In this video we hear from Rebecca, whose son Ryan has Down syndrome as well as other chronic health conditions. Rebecca talks about the difficulties she and Ryan have had with doctors and hospitals.

We want Ryan to have a good life, and we ask the Federal government to help make that happen.

Learn more about the Our Health Still Counts campaign and add your voice.

Transcript

It is not okay that he is left in this level of pain. That he is going to live a short life and it is going to be an uncomfortable painful life. That is not okay.

So my name is Rebecca Kelly. I have a son Ryan who has Down syndrome. He is very medically complex. So he had leukemia when he was 1 and he has had open heart surgery, cleft palate, chronic ear conditions, and most recently he has been diagnosed with type 1 diabetes. It is always the next thing not the last thing. Chronic pain and infections and a couple of major surgeries to try and address some of those issues.

People love Ryan. They meet Ryan and he is universally adored even though he gives them very little back in terms of encouragement. Probably 1 of the nice things for him is that he knows he is awesome. He does not need you to tell him. So yeah.

He is somewhat verbal. He can talk but mostly does not. He can not describe pain. If another child had his level of pain they would be screaming and hysterical. He is a bit withdrawn and he is grinding his teeth. So often it is not taken nearly as seriously as it should be.

By the time we turn up in the medical system we are past the wait and see. This is urgent. It needs to be addressed right now. We go to emergency and the difference between a good experience and a poor experience 99 percent of the time it is attitude. Well he has got Down syndrome. What do you expect? Oh you know people like Ryan they do not even feel pain. So do not worry about it. And we did hit people in the system we needed to deal with. You know. Of course he is going to have a short life. Really? Only if you do not do your job properly.
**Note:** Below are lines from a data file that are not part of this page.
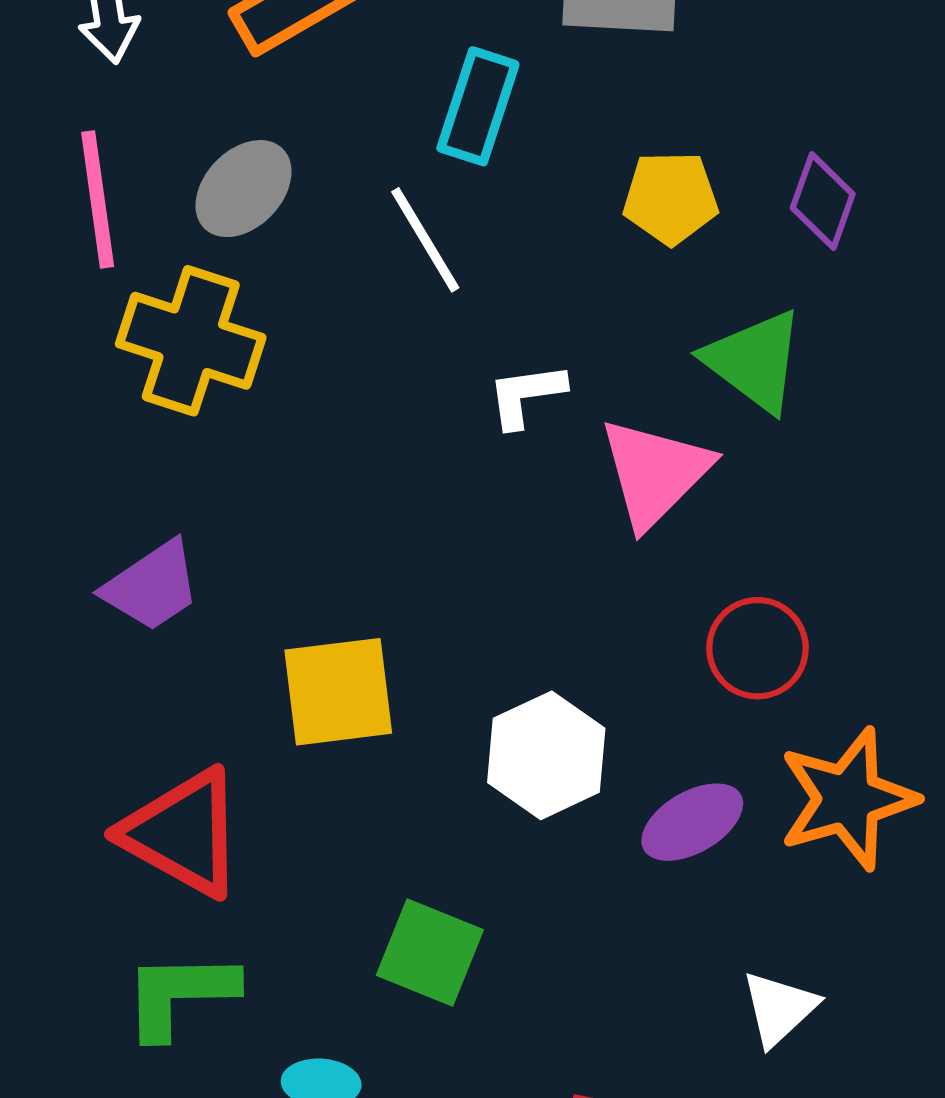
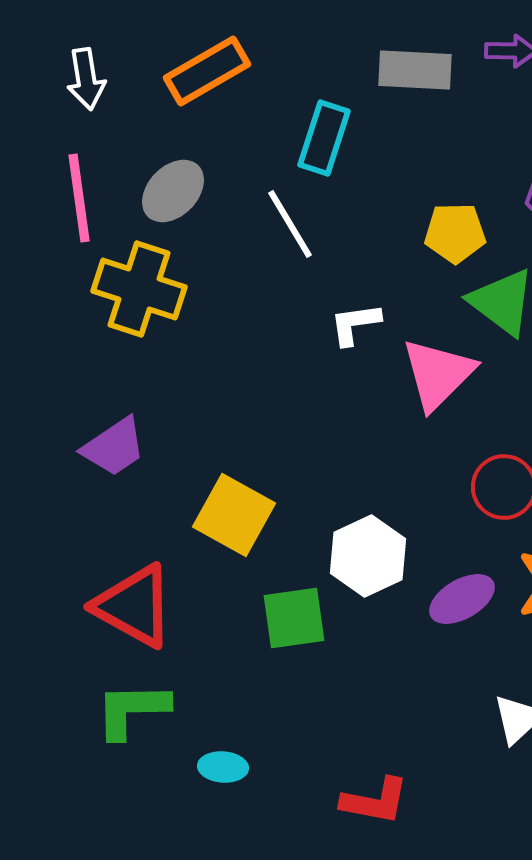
yellow pentagon: (671, 198) -> (455, 233), moved
yellow square: (338, 692) -> (234, 515), turned 36
green square: (430, 953) -> (294, 618), moved, turned -30

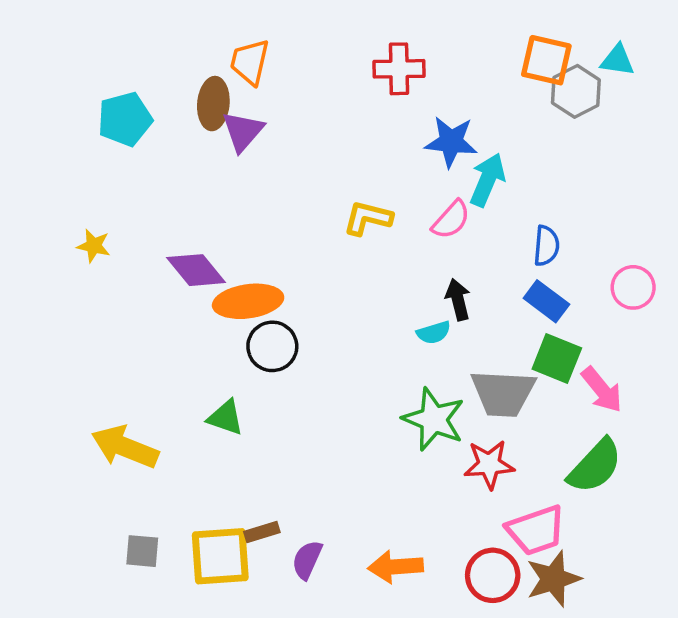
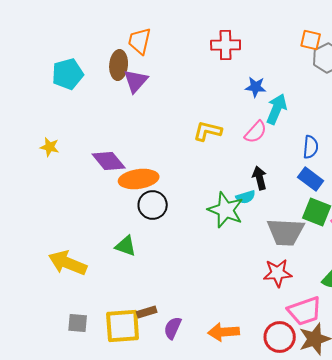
orange square: (546, 60) -> (311, 40), size x0.7
blue star: (451, 142) -> (256, 87), size x0.7
green star: (434, 419) -> (226, 210), moved

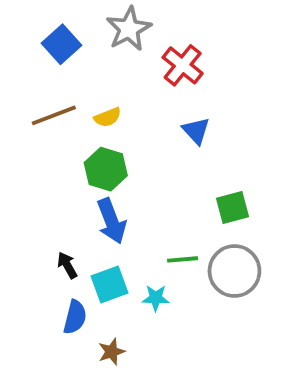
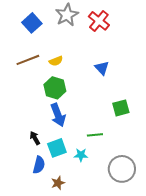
red cross: (183, 65) -> (99, 21), moved
gray circle: (234, 271) -> (122, 169), moved

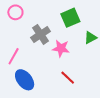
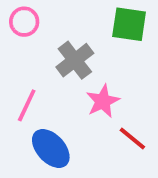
green square: (70, 18) -> (129, 24), turned 36
pink star: (61, 48) -> (103, 101), moved, turned -30

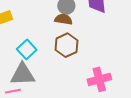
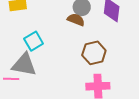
brown hexagon: (67, 45) -> (94, 53), moved

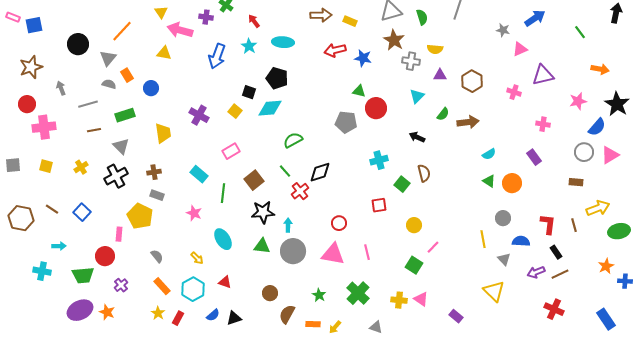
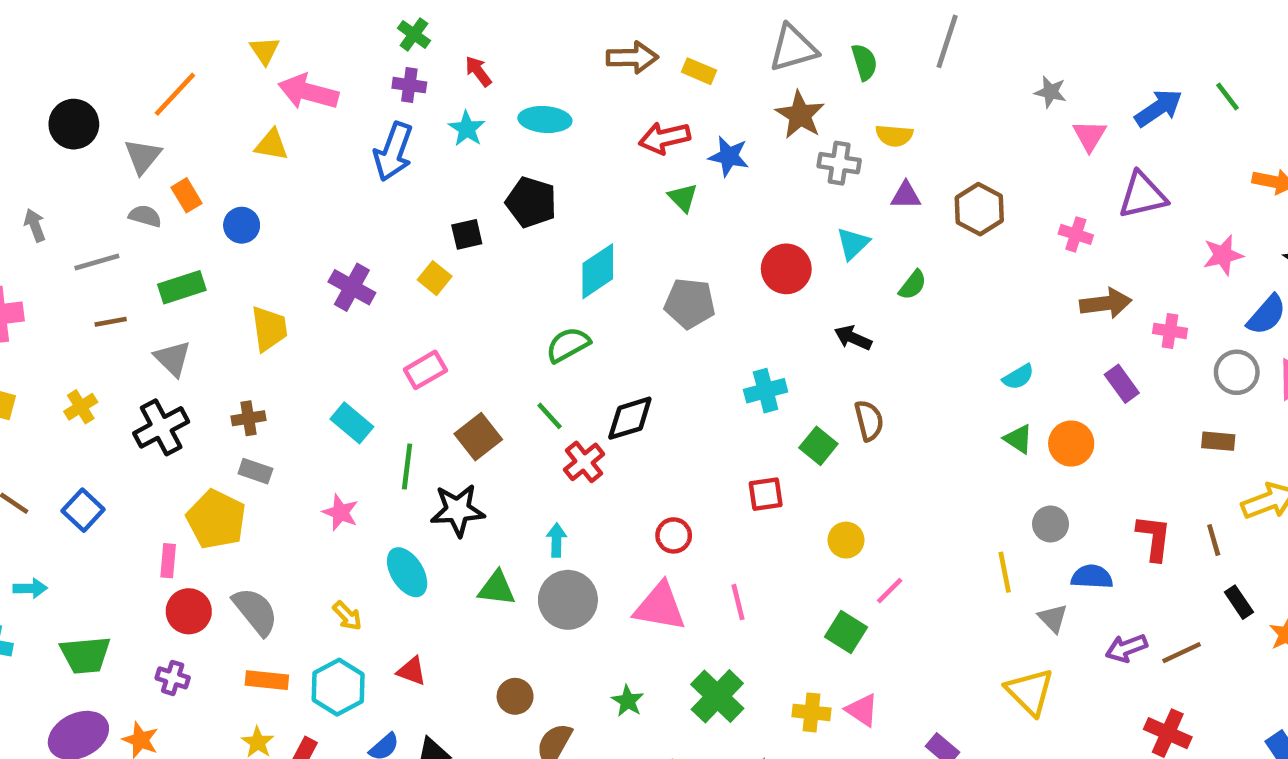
purple cross: (206, 17) -> (409, 85), moved
blue arrow: (535, 18) -> (1159, 108), moved
pink triangle: (520, 49) -> (1090, 136), turned -35
green triangle: (359, 91) -> (683, 198), moved, turned 32
black square: (249, 92) -> (467, 234), turned -32
cyan diamond: (270, 108) -> (598, 271), moved, turned -30
red circle: (376, 108) -> (786, 269), moved
brown arrow: (468, 122) -> (1106, 303), moved
pink cross: (543, 124) -> (1170, 331), moved
black star: (263, 212) -> (458, 510), moved
black rectangle: (556, 252) -> (1239, 602), moved
red circle: (105, 256) -> (189, 611), moved
gray semicircle: (157, 256) -> (255, 611), size x1.6
purple cross: (121, 285) -> (173, 678), turned -32
orange rectangle: (162, 286) -> (267, 680), turned -42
You know we talk about training and education and I think that is really important. And part of that is exposure. Not just seeing them when they are at their sickest or having their hardest day but actually realising that most of our lives are happy.

We love Ryan. We want him to have a good life. He does enjoy being alive. Just because you see him for this very miserable very painful day does not mean that he does not have value and that he is not loved and part of his community and part of his family.

Ryan and I would do the patient partner program here at University of Tasmania. We would go in and talk to a group of medical students in 4th year and GPs and universally they came out saying wow I learnt something. And really the biggest thing they learnt was he has value. Like they came away from that saying we have got to change this for Ryan.

I think of about 5 different families instantly who took their child to the GP. Child has got a cold. Oh they will be right. Just fluids and rest. You know. Do not worry about it. Child is clearly getting sicker and sicker. Went to the emergency department. Ahh they do not look that sick. Check their oxygen saturations. They are at 85 percent which is terrible. Oh that is normal for Down syndrome. You know. Just go home.

We had 1 child the mum was telling me about. The child stopped walking. And they took them to the doctor to see what was wrong. And were told it is normal for Down syndrome. They are a bit lazy. And they sometimes just can not be bothered walking. You know they just stop. And I think it took them maybe a week to finally get someone to actually do an X ray. And the child had a broken leg.

It is a terrifying thought of what happens when I am not here. Because the amount of work, the amount of skill, and the amount of knowledge that it takes to keep him safe in the health system is enormous. And what happens when that is not there? When you do not have a person who can dedicate a lot of energy and time and wants to see this work. What happens to him when we get there?